**Aim of the exercise:**
The lines to find are those in the entries that hold the word "thất"; copy every one of them.

:: Records shown ::

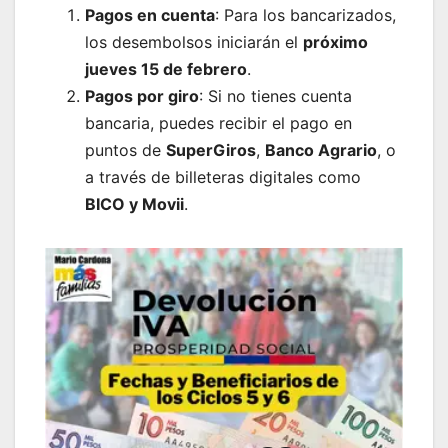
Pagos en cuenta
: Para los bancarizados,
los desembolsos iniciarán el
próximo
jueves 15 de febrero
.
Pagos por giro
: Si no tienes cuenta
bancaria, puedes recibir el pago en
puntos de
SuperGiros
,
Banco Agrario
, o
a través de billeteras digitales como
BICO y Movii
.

:::
:: Records shown ::

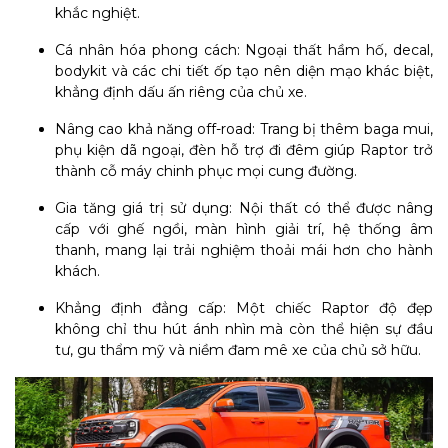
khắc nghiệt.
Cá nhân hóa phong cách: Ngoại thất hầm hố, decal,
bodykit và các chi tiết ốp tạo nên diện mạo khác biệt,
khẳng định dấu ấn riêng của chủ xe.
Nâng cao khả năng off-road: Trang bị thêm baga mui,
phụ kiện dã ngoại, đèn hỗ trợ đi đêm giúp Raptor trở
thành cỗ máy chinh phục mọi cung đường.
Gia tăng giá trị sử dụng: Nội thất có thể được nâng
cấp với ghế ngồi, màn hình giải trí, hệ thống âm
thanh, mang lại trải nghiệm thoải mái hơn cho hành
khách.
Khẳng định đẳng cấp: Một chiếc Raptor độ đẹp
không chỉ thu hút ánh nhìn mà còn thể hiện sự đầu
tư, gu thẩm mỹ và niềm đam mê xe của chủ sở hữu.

:::

**Exercise result:**
Cá nhân hóa phong cách: Ngoại thất hầm hố, decal,
Gia tăng giá trị sử dụng: Nội thất có thể được nâng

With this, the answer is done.